What is the “automatic stay” in bankruptcy?
This refers to the provision in bankruptcy law that forces all creditors to cease any and all collection activity upon notification that a debtor has filed bankruptcy. This includes harassing phone calls, lawsuit proceedings, and threatening letters.
What are bankruptcy exemption laws?
Bankruptcy exemptions are the laws that deal with giving you relief from creditors by protecting your assets during a Chapter 7 filing. In a Chapter 7 bankruptcy, unsecured creditors like credit card companies, hospitals, and collection agencies are paid through the liquidation of your non-exempt assets. Fortunately, there are specific laws (bankruptcy exemptions) in each state and on a federal that protect a large portion of your assets from being sold.
What is the purpose of having these protections?
The goal of bankruptcy is to provide a “fresh start” for consumers who are overwhelmed by their debts. In order to truly get a “fresh start” one must have a foundation from which to build on. By allowing debtors to keep their property and possessions, this is made possible.
What assets are typically protected?
The most common exemptions deal with your residence, a motor vehicle, clothing, a certain amount of savings, your retirement resources, and other basic needs in today’s society.
So my home is exempt from liquidation? That’s great!

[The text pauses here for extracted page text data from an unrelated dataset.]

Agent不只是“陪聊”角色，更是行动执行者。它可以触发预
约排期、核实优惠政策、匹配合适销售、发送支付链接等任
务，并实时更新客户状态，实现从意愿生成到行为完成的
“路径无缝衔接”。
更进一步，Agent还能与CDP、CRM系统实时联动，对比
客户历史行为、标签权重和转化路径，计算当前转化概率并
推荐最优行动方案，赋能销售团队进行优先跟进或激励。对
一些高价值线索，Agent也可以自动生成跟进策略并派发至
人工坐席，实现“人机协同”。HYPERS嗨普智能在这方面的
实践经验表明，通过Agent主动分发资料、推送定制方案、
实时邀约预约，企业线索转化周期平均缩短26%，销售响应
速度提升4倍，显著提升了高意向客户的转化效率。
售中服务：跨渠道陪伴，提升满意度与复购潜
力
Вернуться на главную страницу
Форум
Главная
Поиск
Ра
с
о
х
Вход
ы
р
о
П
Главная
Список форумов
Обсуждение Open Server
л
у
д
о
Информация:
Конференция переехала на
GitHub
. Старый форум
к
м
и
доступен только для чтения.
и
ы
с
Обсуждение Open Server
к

Actually this depends on your state. Some states have minimal if any protection in a Chapter 7 (Pennsylvania and New Jersey, for example), and very few states will shield your house in the event you have a lot of home equity (Texas, Florida, Oklahoma, Arkansas, and Iowa being exceptions for the most part).
What is home equity?
Home equity refers to the dollar amount of ownership you have in your property. For example, if you took out a mortgage for $200,000, have paid off $150,000, and the value of the home has increased by $10,000, your equity or ownership would be $160,000 (assuming you had no down payment).
How does the equity you have in your property relate to bankruptcy?

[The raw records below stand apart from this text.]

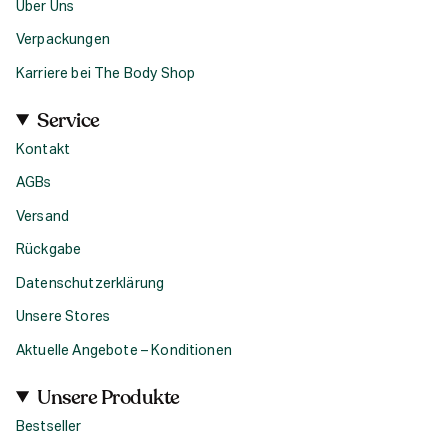
Über Uns
Verpackungen
Karriere bei The Body Shop
Service
Kontakt
AGBs
Versand
Rückgabe
Datenschutzerklärung
Unsere Stores
Aktuelle Angebote – Konditionen
Unsere Produkte
Bestseller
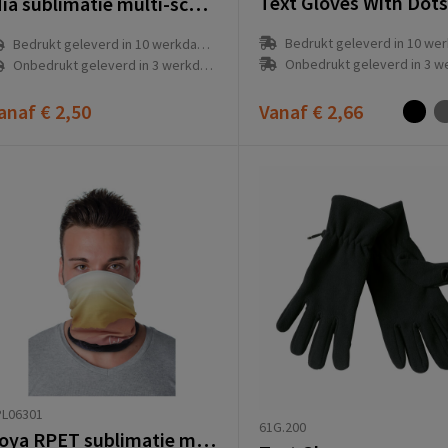
Text Gloves With Dots
Mia sublimatie multi-scarf met Coolmax® en zomen
Bedrukt geleverd in 10 werkdag
Bedrukt geleverd in 10 werkdag(en)
Onbedrukt geleverd in 3 werkda
Onbedrukt geleverd in 3 werkdag(en)
anaf
€ 2,50
Vanaf
€ 2,66
PL06301
61G.200
Zoya RPET sublimatie multi-scarf met zomen en fleecelaag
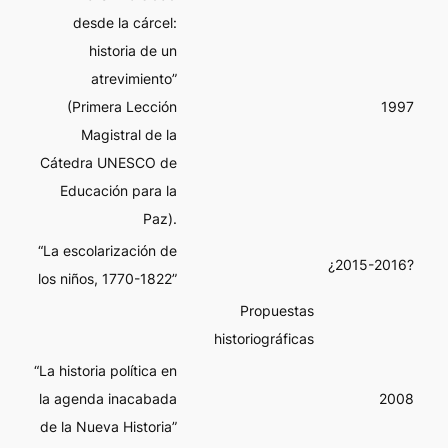
desde la cárcel:
historia de un
atrevimiento”
(Primera Lección
1997
Magistral de la
Cátedra UNESCO de
Educación para la
Paz).
“La escolarización de
¿2015-2016?
los niños, 1770-1822”
Propuestas
historiográficas
“La historia política en
la agenda inacabada
2008
de la Nueva Historia”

When you file bankruptcy, the courts will calculate how much equity you have in specific pieces of property, compare it to the state or federal bankruptcy exemptions, and determine whether they are supposed to liquidate those assets to pay back your unsecured creditors.
What happens if my equity is above the bankruptcy exemption?
If the equity you have in a specific asset is above the allotted amount for that type of property, the court may liquidate it and from the proceeds of the sale, the court will pay you your exemption amount first and then from whatever is left over is divided evenly amongst your unsecured creditors.
Are there any cases when the equity you have in a piece of property is above the exemption, but the court still does not force the sale of that property?
Yes, when the equity you have is not substantially more than the exemption, it is possible that the courts will allow you to keep the asset. The underlying principle and cut off is if there will be nothing left after accounting for paying you your exemption amount and the cost of the sale, the courts will allow the debtor to keep the property.
Where can I find resources about my state’s laws?
Information About Bankruptcy
I heard that some states allow you to choose which exemptions you want—the state’s or the federal government’s. Is this true?
Yes. The following states allow you to choose between the state and federal exemptions:
Arkansas
Connecticut
Washington D.C.
Hawaii
Massachusetts
Michigan
Minnesota
New Hampshire
New Jersey
New Mexico
Pennsylvania
Rhode Island
Texas
Vermont
Washington
Wisconsin
Has the new bankruptcy law had any affect on the protections available?
Yes. It has had a profound impact on debtors who have moved to a different state during the time prior to filing bankruptcy. Under the old law you filed wherever your legal residence was. With the new law, however, if you move to another state in the last three years and four month prior to filing, your homestead exemption is limited to $136,875. For other property exemptions, unless you have been a state resident for at least two years before filing, you must use the laws from the state you used to live in.